Rendered page images
============

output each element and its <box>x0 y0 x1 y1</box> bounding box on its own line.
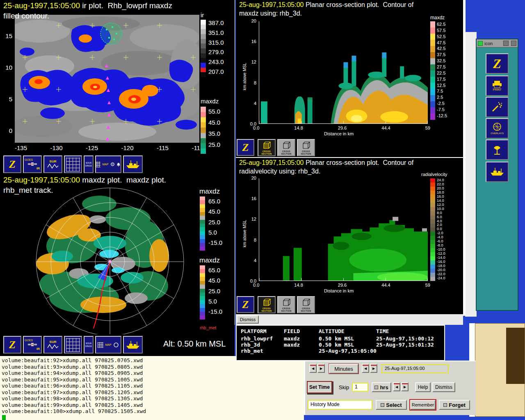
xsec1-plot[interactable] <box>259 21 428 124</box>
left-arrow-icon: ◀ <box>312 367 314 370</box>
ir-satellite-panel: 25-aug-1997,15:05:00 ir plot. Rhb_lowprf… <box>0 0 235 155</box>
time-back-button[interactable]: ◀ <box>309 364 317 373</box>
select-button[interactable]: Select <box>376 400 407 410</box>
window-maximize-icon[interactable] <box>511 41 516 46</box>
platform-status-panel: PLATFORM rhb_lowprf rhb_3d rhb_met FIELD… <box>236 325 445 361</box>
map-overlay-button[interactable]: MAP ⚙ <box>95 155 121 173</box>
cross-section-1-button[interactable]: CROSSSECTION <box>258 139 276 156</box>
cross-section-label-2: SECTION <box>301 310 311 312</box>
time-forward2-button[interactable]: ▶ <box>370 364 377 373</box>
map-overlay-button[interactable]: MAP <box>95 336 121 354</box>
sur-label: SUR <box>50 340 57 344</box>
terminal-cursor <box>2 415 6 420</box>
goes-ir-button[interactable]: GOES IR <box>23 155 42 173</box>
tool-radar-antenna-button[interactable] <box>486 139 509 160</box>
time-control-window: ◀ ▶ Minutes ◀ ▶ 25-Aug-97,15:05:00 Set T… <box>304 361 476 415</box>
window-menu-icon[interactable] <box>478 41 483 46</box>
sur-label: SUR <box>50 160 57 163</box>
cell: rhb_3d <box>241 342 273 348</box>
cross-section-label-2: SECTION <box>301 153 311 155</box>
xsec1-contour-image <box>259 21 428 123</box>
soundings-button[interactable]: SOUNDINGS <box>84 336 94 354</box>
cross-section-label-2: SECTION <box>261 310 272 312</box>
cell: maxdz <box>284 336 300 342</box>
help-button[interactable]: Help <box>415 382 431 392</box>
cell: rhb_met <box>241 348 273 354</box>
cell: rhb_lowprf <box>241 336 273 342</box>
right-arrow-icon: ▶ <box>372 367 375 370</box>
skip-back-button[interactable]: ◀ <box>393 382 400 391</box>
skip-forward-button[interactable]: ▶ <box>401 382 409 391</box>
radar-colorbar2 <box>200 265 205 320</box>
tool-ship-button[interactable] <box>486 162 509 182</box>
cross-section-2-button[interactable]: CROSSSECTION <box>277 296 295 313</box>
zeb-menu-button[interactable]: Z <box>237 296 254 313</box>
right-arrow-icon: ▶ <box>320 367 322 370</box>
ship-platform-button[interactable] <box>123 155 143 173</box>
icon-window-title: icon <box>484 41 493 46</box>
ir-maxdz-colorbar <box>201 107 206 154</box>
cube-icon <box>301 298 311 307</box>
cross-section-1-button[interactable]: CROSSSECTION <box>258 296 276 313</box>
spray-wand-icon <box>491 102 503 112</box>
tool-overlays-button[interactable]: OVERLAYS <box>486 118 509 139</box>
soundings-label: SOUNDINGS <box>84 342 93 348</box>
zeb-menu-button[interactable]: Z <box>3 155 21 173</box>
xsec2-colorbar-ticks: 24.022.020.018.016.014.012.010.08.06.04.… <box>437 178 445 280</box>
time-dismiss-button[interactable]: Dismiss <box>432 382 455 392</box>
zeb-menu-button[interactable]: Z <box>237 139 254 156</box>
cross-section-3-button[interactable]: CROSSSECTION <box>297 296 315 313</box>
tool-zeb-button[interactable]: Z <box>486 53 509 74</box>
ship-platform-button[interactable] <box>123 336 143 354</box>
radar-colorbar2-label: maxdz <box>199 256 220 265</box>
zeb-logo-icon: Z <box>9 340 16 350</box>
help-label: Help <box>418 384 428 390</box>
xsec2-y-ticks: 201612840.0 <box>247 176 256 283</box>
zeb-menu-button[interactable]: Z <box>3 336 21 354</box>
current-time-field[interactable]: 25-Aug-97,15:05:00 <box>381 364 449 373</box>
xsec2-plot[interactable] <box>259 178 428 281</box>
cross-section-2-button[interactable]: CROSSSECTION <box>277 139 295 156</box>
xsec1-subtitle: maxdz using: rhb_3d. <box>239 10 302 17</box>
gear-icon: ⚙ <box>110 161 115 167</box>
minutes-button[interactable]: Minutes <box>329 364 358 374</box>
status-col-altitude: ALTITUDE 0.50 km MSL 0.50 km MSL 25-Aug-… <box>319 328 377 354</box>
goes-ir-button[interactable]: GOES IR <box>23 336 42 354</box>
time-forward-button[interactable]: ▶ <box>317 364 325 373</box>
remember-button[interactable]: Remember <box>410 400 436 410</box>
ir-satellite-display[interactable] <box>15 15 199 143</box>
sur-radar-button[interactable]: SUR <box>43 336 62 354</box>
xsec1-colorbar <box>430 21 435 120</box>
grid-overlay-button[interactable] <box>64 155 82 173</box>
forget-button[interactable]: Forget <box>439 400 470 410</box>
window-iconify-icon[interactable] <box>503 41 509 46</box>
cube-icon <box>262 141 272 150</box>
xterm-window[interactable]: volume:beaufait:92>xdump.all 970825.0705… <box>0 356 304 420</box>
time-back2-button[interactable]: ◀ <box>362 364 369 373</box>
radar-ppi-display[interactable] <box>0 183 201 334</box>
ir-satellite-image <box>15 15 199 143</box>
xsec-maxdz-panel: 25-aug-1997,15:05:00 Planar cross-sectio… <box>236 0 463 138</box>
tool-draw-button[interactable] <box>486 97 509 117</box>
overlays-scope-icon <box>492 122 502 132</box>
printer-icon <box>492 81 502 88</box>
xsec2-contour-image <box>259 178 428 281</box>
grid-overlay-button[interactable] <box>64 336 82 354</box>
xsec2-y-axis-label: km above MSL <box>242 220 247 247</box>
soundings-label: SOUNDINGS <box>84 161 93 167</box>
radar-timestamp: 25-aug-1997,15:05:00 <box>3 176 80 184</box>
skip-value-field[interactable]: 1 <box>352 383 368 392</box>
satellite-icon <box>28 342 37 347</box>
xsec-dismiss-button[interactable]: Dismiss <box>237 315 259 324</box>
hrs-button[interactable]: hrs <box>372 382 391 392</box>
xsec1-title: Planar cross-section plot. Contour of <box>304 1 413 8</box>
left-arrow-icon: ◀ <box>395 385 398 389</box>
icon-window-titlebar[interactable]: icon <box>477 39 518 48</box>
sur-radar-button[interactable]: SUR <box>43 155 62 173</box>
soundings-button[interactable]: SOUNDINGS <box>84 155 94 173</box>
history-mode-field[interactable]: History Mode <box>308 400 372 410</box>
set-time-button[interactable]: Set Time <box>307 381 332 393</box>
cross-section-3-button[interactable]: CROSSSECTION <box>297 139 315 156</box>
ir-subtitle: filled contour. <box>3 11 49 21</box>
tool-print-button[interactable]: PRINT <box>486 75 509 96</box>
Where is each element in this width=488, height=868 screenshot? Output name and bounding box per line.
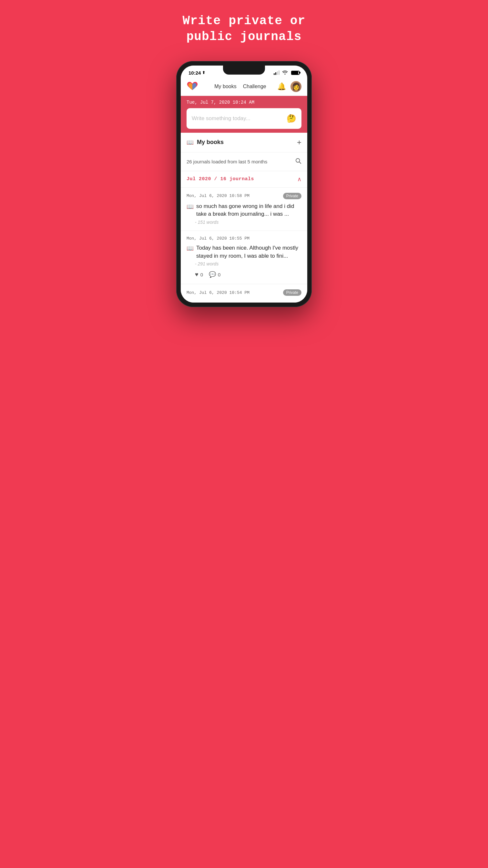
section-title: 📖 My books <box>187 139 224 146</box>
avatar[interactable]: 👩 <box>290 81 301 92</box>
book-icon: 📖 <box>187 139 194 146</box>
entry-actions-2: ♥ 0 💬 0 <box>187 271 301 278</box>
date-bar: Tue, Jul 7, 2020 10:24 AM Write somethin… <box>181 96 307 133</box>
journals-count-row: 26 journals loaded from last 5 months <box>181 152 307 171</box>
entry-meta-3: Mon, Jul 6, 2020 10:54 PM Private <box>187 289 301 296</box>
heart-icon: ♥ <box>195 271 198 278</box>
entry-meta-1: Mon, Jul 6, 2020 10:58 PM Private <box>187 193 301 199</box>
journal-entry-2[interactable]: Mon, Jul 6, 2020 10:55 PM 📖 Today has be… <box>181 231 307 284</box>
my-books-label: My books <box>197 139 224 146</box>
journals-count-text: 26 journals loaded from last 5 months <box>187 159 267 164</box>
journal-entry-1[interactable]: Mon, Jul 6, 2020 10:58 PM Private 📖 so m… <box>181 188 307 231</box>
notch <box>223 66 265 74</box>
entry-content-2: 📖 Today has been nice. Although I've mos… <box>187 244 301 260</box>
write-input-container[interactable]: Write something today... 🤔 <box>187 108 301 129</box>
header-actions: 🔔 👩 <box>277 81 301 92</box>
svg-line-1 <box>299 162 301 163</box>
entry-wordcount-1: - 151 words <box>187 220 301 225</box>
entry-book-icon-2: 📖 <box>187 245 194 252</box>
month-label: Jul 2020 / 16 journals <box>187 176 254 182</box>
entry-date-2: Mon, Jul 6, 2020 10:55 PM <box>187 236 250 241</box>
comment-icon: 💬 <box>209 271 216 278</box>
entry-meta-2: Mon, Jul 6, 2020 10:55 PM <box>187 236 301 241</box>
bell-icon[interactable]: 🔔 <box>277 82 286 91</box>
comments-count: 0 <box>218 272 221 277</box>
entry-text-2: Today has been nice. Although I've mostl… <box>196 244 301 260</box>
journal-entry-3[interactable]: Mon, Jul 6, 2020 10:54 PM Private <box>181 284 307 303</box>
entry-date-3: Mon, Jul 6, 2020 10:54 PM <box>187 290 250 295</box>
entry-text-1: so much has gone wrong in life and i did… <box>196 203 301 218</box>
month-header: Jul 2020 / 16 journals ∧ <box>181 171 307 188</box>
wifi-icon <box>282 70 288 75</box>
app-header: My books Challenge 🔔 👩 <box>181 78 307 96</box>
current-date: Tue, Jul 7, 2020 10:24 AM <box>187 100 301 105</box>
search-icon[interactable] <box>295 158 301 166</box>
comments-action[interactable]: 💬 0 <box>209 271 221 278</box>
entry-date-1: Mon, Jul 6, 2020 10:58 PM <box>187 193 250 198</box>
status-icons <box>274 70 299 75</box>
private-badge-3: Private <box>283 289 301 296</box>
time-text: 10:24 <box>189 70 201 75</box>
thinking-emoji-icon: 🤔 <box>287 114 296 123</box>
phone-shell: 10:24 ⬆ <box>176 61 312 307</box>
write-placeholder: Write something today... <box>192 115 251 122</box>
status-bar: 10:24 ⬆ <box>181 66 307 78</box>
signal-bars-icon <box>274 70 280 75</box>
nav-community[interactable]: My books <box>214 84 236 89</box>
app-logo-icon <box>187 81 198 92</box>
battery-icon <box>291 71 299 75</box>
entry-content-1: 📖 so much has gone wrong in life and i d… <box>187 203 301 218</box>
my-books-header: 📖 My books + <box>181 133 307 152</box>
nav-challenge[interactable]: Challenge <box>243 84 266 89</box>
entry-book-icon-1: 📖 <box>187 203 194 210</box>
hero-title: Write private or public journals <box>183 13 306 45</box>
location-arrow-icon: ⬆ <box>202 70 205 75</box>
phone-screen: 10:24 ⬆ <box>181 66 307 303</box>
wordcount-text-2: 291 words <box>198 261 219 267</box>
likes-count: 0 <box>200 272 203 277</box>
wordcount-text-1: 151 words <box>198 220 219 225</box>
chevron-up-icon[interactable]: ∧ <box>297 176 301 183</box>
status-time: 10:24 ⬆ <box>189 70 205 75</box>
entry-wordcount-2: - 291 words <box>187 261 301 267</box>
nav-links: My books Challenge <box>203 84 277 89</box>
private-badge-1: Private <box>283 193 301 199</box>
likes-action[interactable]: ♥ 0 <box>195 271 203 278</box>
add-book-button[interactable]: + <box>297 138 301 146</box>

============

Prompt: Report every line in the data that holds "label", copying each one.

Response to the task:
cross-section-label-2: SECTION <box>301 310 311 312</box>
sur-label: SUR <box>50 340 57 344</box>
sur-label: SUR <box>50 160 57 163</box>
cross-section-label-2: SECTION <box>301 153 311 155</box>
cross-section-label-2: SECTION <box>261 310 272 312</box>
soundings-label: SOUNDINGS <box>84 342 93 348</box>
radar-colorbar2-label: maxdz <box>199 256 220 265</box>
help-label: Help <box>418 384 428 390</box>
xsec2-y-axis-label: km above MSL <box>242 220 247 247</box>
soundings-label: SOUNDINGS <box>84 161 93 167</box>
my-books-label: My books <box>197 139 224 146</box>
month-label: Jul 2020 / 16 journals <box>187 176 254 182</box>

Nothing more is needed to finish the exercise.